1. Selon l'arrêt attaqué (Aix-en-Provence, 13 janvier 2022, rectifié par arrêt du 24 novembre 2022), la société Enfinity PV a confié la conception et la construction de quatre centrales photovoltaïques en toiture de bâtiment à la société Enfinity France, assurée auprès de la société Axa France IARD (la société Axa), laquelle a sous-traité une partie des prestations aux sociétés Eden Energy et Energy Prod, assurées auprès des sociétés MMA IARD assurances et MMA IARD (les sociétés MMA).
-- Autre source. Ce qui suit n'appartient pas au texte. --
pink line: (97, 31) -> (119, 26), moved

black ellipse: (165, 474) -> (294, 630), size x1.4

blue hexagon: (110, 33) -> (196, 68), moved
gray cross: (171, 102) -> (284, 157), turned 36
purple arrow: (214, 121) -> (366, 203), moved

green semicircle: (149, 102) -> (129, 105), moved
2. La société Kilowattsol, investie par la société Enfinity PV d'une mission de conseil, a sous-traité l'assistance lors de la réception à la société Top Bis, ces deux sociétés étant assurées auprès de la société QBE europe venant aux droits de la société QBE Insurance Europe Limited (la société QBE).

3. Se plaignant de désordres et dysfonctionnements, la société Enfinity PV a, après expertise, assigné M. [T], pris en sa qualité de liquidateur judiciaire de la société Enfinity France, et les sociétés Axa et MMA en indemnisation de ses préjudices. Les sociétés Kilowattsol, QBE et Top Bis ont été appelées en intervention.

Examen des moyens

Sur les troisième, quatrième et sixième branches du premier moyen du pourvoi principal, le second moyen du pourvoi principal, les troisième et quatrième branches du moyen du pourvoi incident

4. En application de l'article 1014, alinéa 2, du code de procédure civile, il n'y a pas lieu de statuer par une décision spécialement motivée sur ces griefs qui ne sont manifestement pas de nature à entraîner la cassation.
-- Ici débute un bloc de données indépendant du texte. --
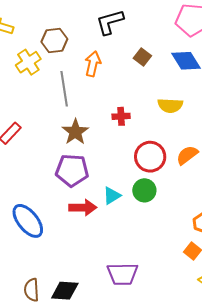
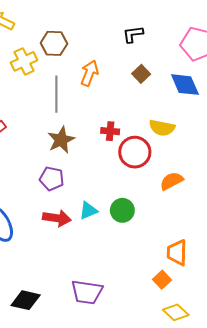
black L-shape: (110, 22) -> (133, 34), moved, size x0.7
red circle: (150, 157) -> (135, 152), moved
purple pentagon: (72, 170) -> (52, 179), size x0.7

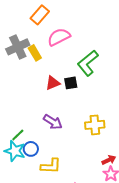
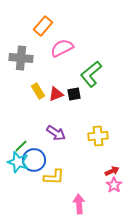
gray cross: (18, 47) -> (21, 58), turned 30
yellow rectangle: (35, 53) -> (38, 91), moved
blue circle: (31, 149) -> (34, 160), size x1.5

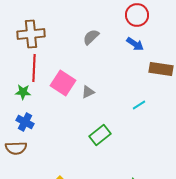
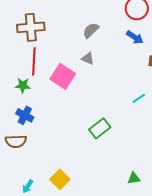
gray triangle: (88, 92) -> (88, 58), moved, turned 48

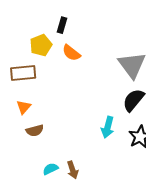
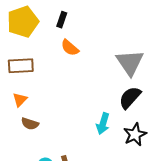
yellow pentagon: (41, 45) -> (23, 22), moved, size x1.4
brown semicircle: (35, 131) -> (30, 124), turned 30

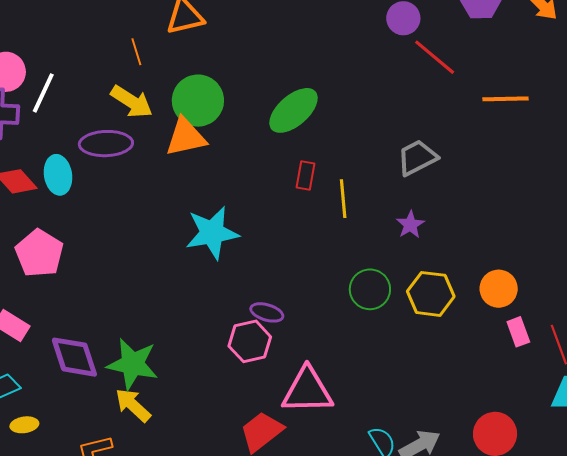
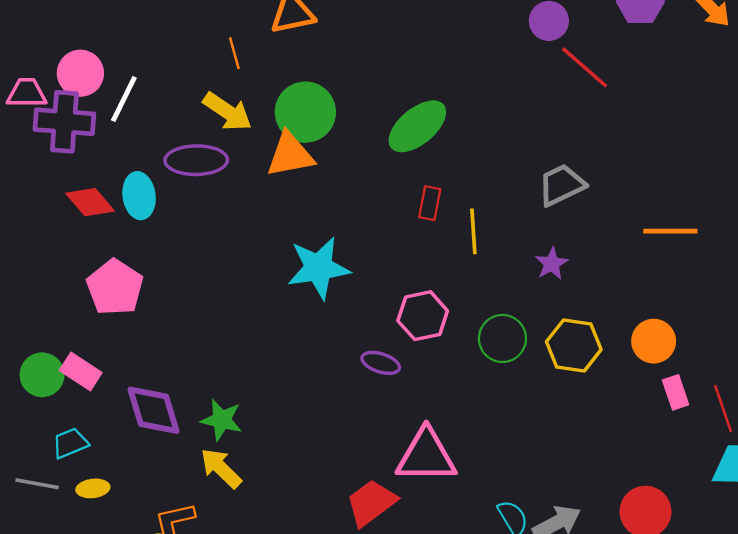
orange line: (505, 99) -> (670, 231), moved
pink hexagon: (250, 341) -> (423, 316), moved
green star: (133, 364) -> (222, 420), size x0.7

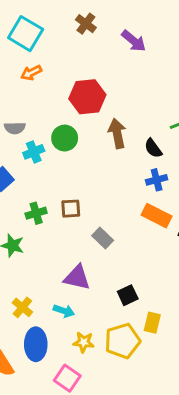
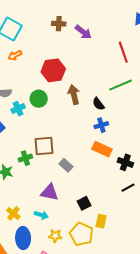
brown cross: (86, 24) -> (59, 24), moved, turned -32
brown square: (71, 209) -> (44, 146), size x1.5
green cross: (36, 213) -> (25, 158), moved
yellow pentagon: (122, 341) -> (81, 234), turned -30

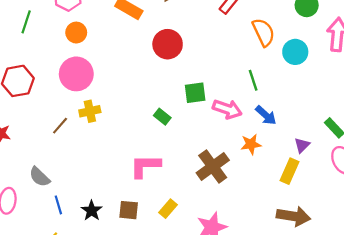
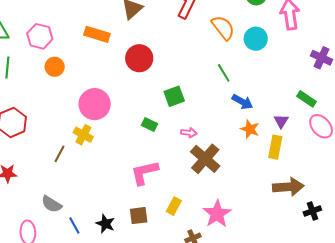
pink circle: (76, 74) -> (95, 104), moved
pink arrow: (227, 109) -> (189, 133), moved, size x0.6
yellow cross: (90, 111) -> (83, 135), turned -36
orange star: (251, 144) -> (250, 129), moved, turned -30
Sur les premières branches du premier moyen du pourvoi principal et du moyen du pourvoi incident, rédigées en termes similaires et la deuxième branche du premier moyen du pourvoi principal, réunies

Enoncé du moyen

5. Par son moyen, la société Axa fait grief à l'arrêt de la condamner à payer à la société Enfinity France certaines sommes dont in solidum avec les sociétés Kilowattsol et QBE la somme de 61 257,72 euros, avec application du plafond de garantie et de la franchise, alors :

« 1°/ que tout constructeur d'un ouvrage est responsable de plein droit, envers le maître ou l'acquéreur de l'ouvrage, des dommages, même résultant d'un vice du sol, qui compromettent la solidité de l'ouvrage ou qui, l'affectant dans l'un de ses éléments constitutifs ou l'un de ses éléments d'équipement, le rendent impropre à sa destination ; qu'en affirmant, par reprise des conclusions de l'expert, que « le montage des centrales sur les toitures a été réalisé de façon parfois hasardeuse mais sans désordre structurel important et que toutefois quelques abergements, relevés d'étanchéités, faîtes et rives en tôle sont défectueux et provoquent quelques infiltrations d'eau (de niveau secondaire par rapport à celles infiltrant par les chéneaux existants) », sans relever une atteinte à la solidité de l'ouvrage ou constater que les dommages rendaient l'ouvrage impropre à sa destination, relevant au contraire seulement « quelques infiltration d'eau, de niveau secondaire », la cour d'appel a privé son arrêt de base légale au regard de l'article 1792 du code civil ;

2°/ que tout constructeur d'un ouvrage est responsable de plein droit, envers le maître ou l'acquéreur de l'ouvrage, des dommages, même résultant d'un vice du sol, qui compromettent la solidité de l'ouvrage ou qui, l'affectant dans l'un de ses éléments constitutifs ou l'un de ses éléments d'équipement, le rendent impropre à sa destination ; qu'en retenant que l'absence de traitement anti-condensation des bacs pour les centrales Eden U1 et Filav constitue un désordre de nature décennale dès lors que des phénomènes de condensation « peuvent se manifester selon la destination des locaux » et affecter les plaques des faux plafonds qui, risquant de tomber, représentent un danger pour les occupants, et générer des écoulements à l'intérieur des locaux, sans préciser la destination des locaux à la date des travaux, ou celle que le maître de l'ouvrage entendait leur donner, partant convenue entre les parties, la cour d'appel a privé son arrêt de base légale au regard de l'article 1792 du code civil. »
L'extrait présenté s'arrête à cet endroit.